While we rejoiced over these accomplishments and many more at our annual meeting last month in Paducah, we also celebrated the impact of RISK: Paducah, the evangelistic effort leading up to the convention. That effort resulted in over 330 people calling on Christ for salvation! We appreciate the churches, individual Kentucky Baptists, and members of the Mission Board staff who served in RISK: Paducah. We rejoice in God’s faithfulness to use the preaching of the gospel to save the lost.
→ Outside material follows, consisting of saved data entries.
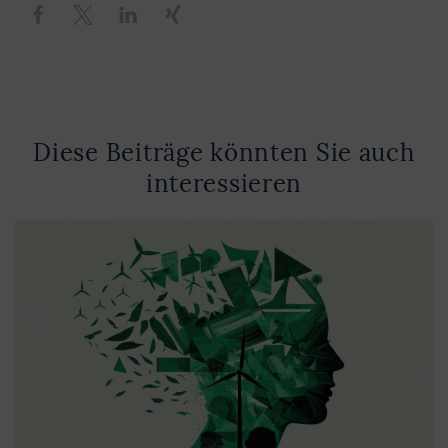
Diese Beiträge könnten Sie auch
interessieren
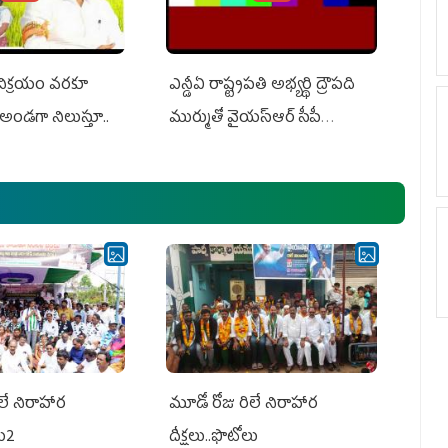
 విక్రయం వరకూ
ఎన్డీఏ రాష్ట్ర‌ప‌తి అభ్య‌ర్థి ద్రౌప‌ది
అండగా నిలుస్తూ..
ముర్ముతో వైయ‌స్ఆర్ సీపీ
అధ్య‌క్షులు, సీఎం వైయ‌స్ జ‌గ‌న్,
ఎమ్మెల్యేలు, ఎంపీల స‌మావేశం
లే నిరాహార
మూడో రోజు రిలే నిరాహార
లు2
దీక్షలు..ఫొటోలు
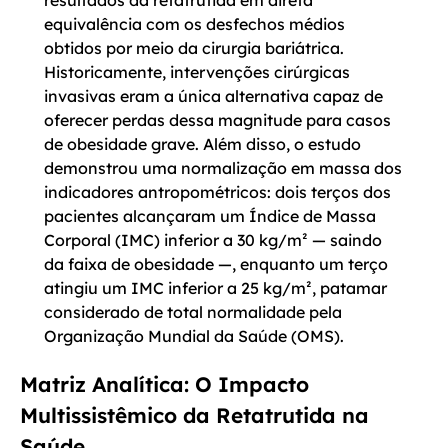
resultados da retatrutida em direta
equivalência com os desfechos médios
obtidos por meio da cirurgia bariátrica.
Historicamente, intervenções cirúrgicas
invasivas eram a única alternativa capaz de
oferecer perdas dessa magnitude para casos
de obesidade grave. Além disso, o estudo
demonstrou uma normalização em massa dos
indicadores antropométricos: dois terços dos
pacientes alcançaram um Índice de Massa
Corporal (IMC) inferior a 30 kg/m² — saindo
da faixa de obesidade —, enquanto um terço
atingiu um IMC inferior a 25 kg/m², patamar
considerado de total normalidade pela
Organização Mundial da Saúde (OMS).
Matriz Analítica: O Impacto
Multissistêmico da Retatrutida na
Saúde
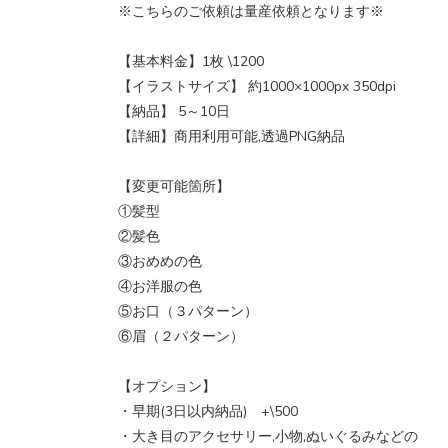
※こちらのご依頼は量産依頼となります※
【基本料金】1枚 \1200
【イラストサイズ】 約1000×1000px 350dpi
【納品】 5～10日
【詳細】商用利用可能,透過PNG納品
【変更可能箇所】
①髪型
②髪色
③おめめの色
④お洋服の色
⑤お口（３パターン）
⑥眉（２パターン）
【オプション】
・早期(3日以内納品) +\500
・大き目のアクセサリー,小物,ぬいぐるみなどの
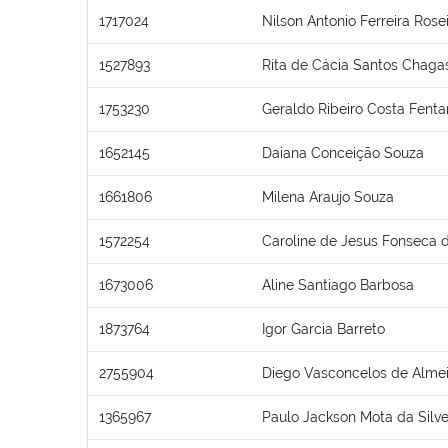
1717024
Nilson Antonio Ferreira Rose
1527893
Rita de Cácia Santos Chaga
1753230
Geraldo Ribeiro Costa Fent
1652145
Daiana Conceição Souza
1661806
Milena Araujo Souza
1572254
Caroline de Jesus Fonseca d
1673006
Aline Santiago Barbosa
1873764
Igor Garcia Barreto
2755904
Diego Vasconcelos de Alme
1365967
Paulo Jackson Mota da Silve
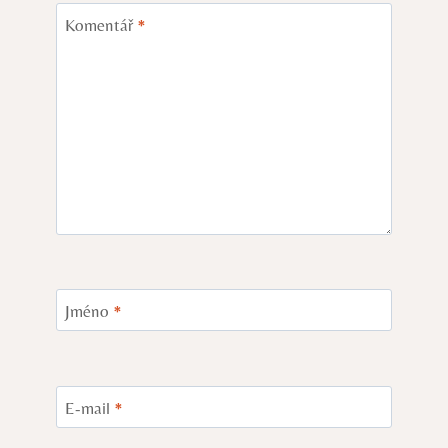
Komentář
*
Jméno
*
E-mail
*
We’re already making plans for RISK: Bowling Green leading up to the 2014 annual KBC meeting. The annual meeting will take place on Nov. 11, 2014 at Living Hope Baptist Church. If you want to save dates to participate in RISK, mark off Nov. 2-10. We will be communicating the specific evangelism projects you can participate in, as well as dates and times, well in advance of November.
Fulfilling the Great Commission requires cooperation. None of us, alone, are able to make disciples among all the world’s people groups. Working together, however, I believe the Great Commission can and will be fulfilled.

During the Christmas season, Southern Baptists are challenged to focus on Great Commission work overseas. Today more than 3,000 unreached people groups around the world remain unengaged with the gospel. At the same time, due to a lack of funding, our overseas mission force on assignment through the International Mission Board remains in a state of decline. Tragically, over the past 5 years, that mission force has been reduced by nearly 1,000. Today it stands at roughly 4,800 missionaries.
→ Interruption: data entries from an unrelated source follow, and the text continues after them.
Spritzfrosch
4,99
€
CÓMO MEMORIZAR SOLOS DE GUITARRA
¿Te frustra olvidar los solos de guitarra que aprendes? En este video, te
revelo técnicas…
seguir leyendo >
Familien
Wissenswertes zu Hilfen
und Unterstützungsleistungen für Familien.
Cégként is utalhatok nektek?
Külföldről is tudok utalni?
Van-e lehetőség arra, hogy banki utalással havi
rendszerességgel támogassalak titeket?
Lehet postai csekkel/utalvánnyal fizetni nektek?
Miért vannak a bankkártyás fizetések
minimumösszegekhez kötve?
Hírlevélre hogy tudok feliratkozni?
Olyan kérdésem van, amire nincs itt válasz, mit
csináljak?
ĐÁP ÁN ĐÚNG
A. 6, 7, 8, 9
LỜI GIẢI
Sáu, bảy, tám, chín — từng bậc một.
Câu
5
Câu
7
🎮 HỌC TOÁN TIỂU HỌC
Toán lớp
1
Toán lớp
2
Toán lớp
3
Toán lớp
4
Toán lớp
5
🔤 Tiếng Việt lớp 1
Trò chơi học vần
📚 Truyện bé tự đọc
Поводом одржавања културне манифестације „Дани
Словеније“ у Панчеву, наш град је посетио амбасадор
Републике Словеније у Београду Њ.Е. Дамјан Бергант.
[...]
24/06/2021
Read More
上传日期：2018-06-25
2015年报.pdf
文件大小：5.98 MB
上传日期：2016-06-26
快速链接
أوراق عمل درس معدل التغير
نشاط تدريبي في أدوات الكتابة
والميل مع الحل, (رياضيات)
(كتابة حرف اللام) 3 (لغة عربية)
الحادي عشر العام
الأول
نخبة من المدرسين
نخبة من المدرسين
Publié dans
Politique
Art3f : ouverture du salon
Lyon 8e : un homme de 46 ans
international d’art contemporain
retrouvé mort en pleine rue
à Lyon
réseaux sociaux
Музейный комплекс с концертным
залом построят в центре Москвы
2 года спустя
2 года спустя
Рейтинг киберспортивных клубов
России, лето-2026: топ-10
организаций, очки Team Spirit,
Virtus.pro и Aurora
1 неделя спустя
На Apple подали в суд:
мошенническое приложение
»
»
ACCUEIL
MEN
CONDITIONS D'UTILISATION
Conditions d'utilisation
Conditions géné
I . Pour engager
The issue is not that Southern Baptists are too poor to provide for 5,800 overseas missionaries. Rather, we are not willing to make the lifestyle sacrifices that would allow us to be, at a minimum, tithers. If every Southern Baptist simply committed to giving the Lord ten percent of their income, the result would be that church budgets would more than triple, as would the sending capacity of our mission boards in Kentucky, North America, and overseas.

Will you sacrifice so others will have the opportunity to hear the gospel?